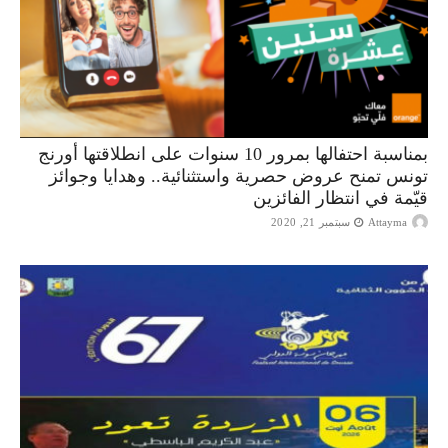
بمناسبة احتفالها بمرور 10 سنوات على انطلاقتها أورنج
تونس تمنح عروض حصرية واستثنائية.. وهدايا وجوائز
قيّمة في انتظار الفائزين
Attayma
سبتمبر 21, 2020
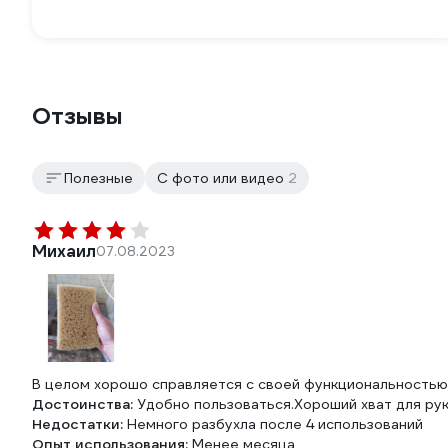
Отзывы
Полезные
С фото или видео
2
Михаил
07.08.2023
В целом хорошо справляется с своей функциональностью!!
Достоинства:
Удобно пользоваться.Хороший хват для рук
Недостатки:
Немного разбухла после 4 использований
Опыт использования:
Менее месяца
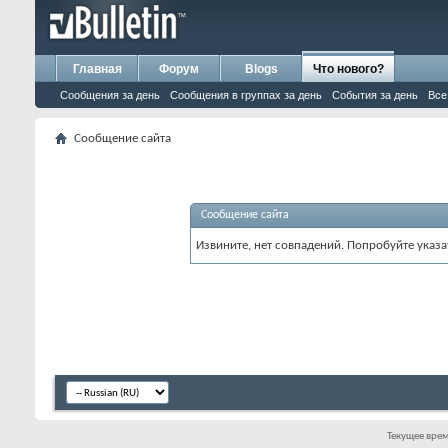
Главная
Форум
Blogs
Что нового?
Сообщения за день
Сообщения в группах за день
События за день
Все
Сообщение сайта
Сообщение сайта
Извините, нет совпадений. Попробуйте указа
Текущее вре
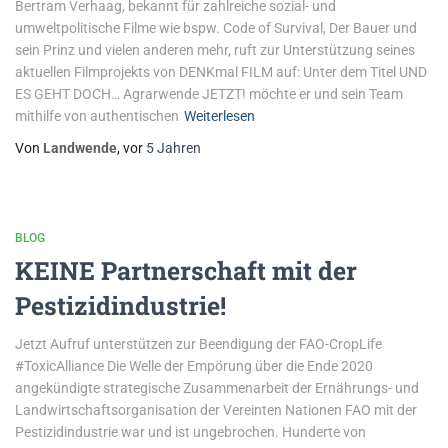
Bertram Verhaag, bekannt für zahlreiche sozial- und
umweltpolitische Filme wie bspw. Code of Survival, Der Bauer und
sein Prinz und vielen anderen mehr, ruft zur Unterstützung seines
aktuellen Filmprojekts von DENKmal FILM auf: Unter dem Titel UND
ES GEHT DOCH… Agrarwende JETZT! möchte er und sein Team
mithilfe von authentischen
Weiterlesen
Von
Landwende
, vor
5 Jahren
BLOG
KEINE Partnerschaft mit der
Pestizidindustrie!
Jetzt Aufruf unterstützen zur Beendigung der FAO-CropLife
#ToxicAlliance Die Welle der Empörung über die Ende 2020
angekündigte strategische Zusammenarbeit der Ernährungs- und
Landwirtschaftsorganisation der Vereinten Nationen FAO mit der
Pestizidindustrie war und ist ungebrochen. Hunderte von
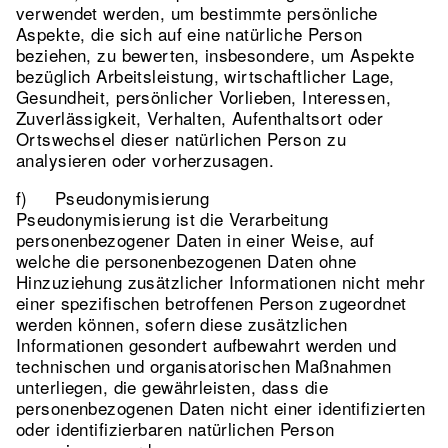
verwendet werden, um bestimmte persönliche
Aspekte, die sich auf eine natürliche Person
beziehen, zu bewerten, insbesondere, um Aspekte
bezüglich Arbeitsleistung, wirtschaftlicher Lage,
Gesundheit, persönlicher Vorlieben, Interessen,
Zuverlässigkeit, Verhalten, Aufenthaltsort oder
Ortswechsel dieser natürlichen Person zu
analysieren oder vorherzusagen.
f) Pseudonymisierung
Pseudonymisierung ist die Verarbeitung
personenbezogener Daten in einer Weise, auf
welche die personenbezogenen Daten ohne
Hinzuziehung zusätzlicher Informationen nicht mehr
einer spezifischen betroffenen Person zugeordnet
werden können, sofern diese zusätzlichen
Informationen gesondert aufbewahrt werden und
technischen und organisatorischen Maßnahmen
unterliegen, die gewährleisten, dass die
personenbezogenen Daten nicht einer identifizierten
oder identifizierbaren natürlichen Person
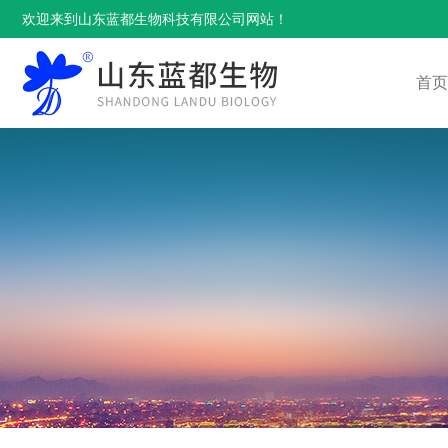
欢迎来到山东蓝都生物科技有限公司网站！
首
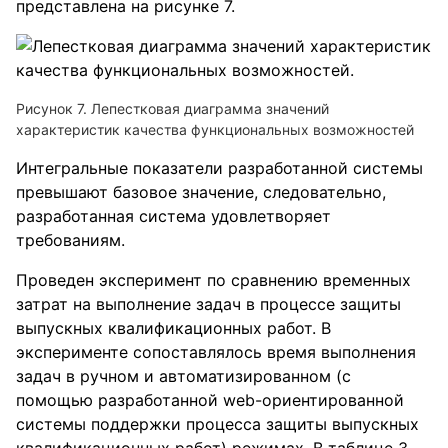
представлена на рисунке 7.
Рисунок 7. Лепестковая диаграмма значений
характеристик качества функциональных возможностей
Интегральные показатели разработанной системы
превышают базовое значение, следовательно,
разработанная система удовлетворяет
требованиям.
Проведен эксперимент по сравнению временных
затрат на выполнение задач в процессе защиты
выпускных квалификационных работ. В
эксперименте сопоставлялось время выполнения
задач в ручном и автоматизированном (с
помощью разработанной web-ориентированной
системы поддержки процесса защиты выпускных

....................

_ACTIVITY_. All of the data should come back exactly as written, but without pictures.

_RESPONSE FOR THIS EXERCISE_.
بمناسبة احتفالها بمرور 10 سنوات على انطلاقتها أورنج
تونس تمنح عروض حصرية واستثنائية.. وهدايا وجوائز
قيّمة في انتظار الفائزين
Attayma
سبتمبر 21, 2020
Отзывы
Полезные
С фото или видео
2
Михаил
07.08.2023
В целом хорошо справляется с своей функциональностью!!
Достоинства:
Удобно пользоваться.Хороший хват для рук
Недостатки:
Немного разбухла после 4 использований
Опыт использования:
Менее месяца
Главная
Форум
Blogs
Что нового?
Сообщения за день
Сообщения в группах за день
События за день
Все
Сообщение сайта
Сообщение сайта
Извините, нет совпадений. Попробуйте указа
Текущее вре
Bertram Verhaag, bekannt für zahlreiche sozial- und
umweltpolitische Filme wie bspw. Code of Survival, Der Bauer und
sein Prinz und vielen anderen mehr, ruft zur Unterstützung seines
aktuellen Filmprojekts von DENKmal FILM auf: Unter dem Titel UND
ES GEHT DOCH… Agrarwende JETZT! möchte er und sein Team
mithilfe von authentischen
Weiterlesen
Von
Landwende
, vor
5 Jahren
BLOG
KEINE Partnerschaft mit der
Pestizidindustrie!
Jetzt Aufruf unterstützen zur Beendigung der FAO-CropLife
#ToxicAlliance Die Welle der Empörung über die Ende 2020
angekündigte strategische Zusammenarbeit der Ernährungs- und
Landwirtschaftsorganisation der Vereinten Nationen FAO mit der
Pestizidindustrie war und ist ungebrochen. Hunderte von
verwendet werden, um bestimmte persönliche
Aspekte, die sich auf eine natürliche Person
beziehen, zu bewerten, insbesondere, um Aspekte
bezüglich Arbeitsleistung, wirtschaftlicher Lage,
Gesundheit, persönlicher Vorlieben, Interessen,
Zuverlässigkeit, Verhalten, Aufenthaltsort oder
Ortswechsel dieser natürlichen Person zu
analysieren oder vorherzusagen.
f) Pseudonymisierung
Pseudonymisierung ist die Verarbeitung
personenbezogener Daten in einer Weise, auf
welche die personenbezogenen Daten ohne
Hinzuziehung zusätzlicher Informationen nicht mehr
einer spezifischen betroffenen Person zugeordnet
werden können, sofern diese zusätzlichen
Informationen gesondert aufbewahrt werden und
technischen und organisatorischen Maßnahmen
unterliegen, die gewährleisten, dass die
personenbezogenen Daten nicht einer identifizierten
oder identifizierbaren natürlichen Person
欢迎来到山东蓝都生物科技有限公司网站！
首
представлена на рисунке 7.
Рисунок 7. Лепестковая диаграмма значений
характеристик качества функциональных возможностей
Интегральные показатели разработанной системы
превышают базовое значение, следовательно,
разработанная система удовлетворяет
требованиям.
Проведен эксперимент по сравнению временных
затрат на выполнение задач в процессе защиты
выпускных квалификационных работ. В
эксперименте сопоставлялось время выполнения
задач в ручном и автоматизированном (с
помощью разработанной web-ориентированной
системы поддержки процесса защиты выпускных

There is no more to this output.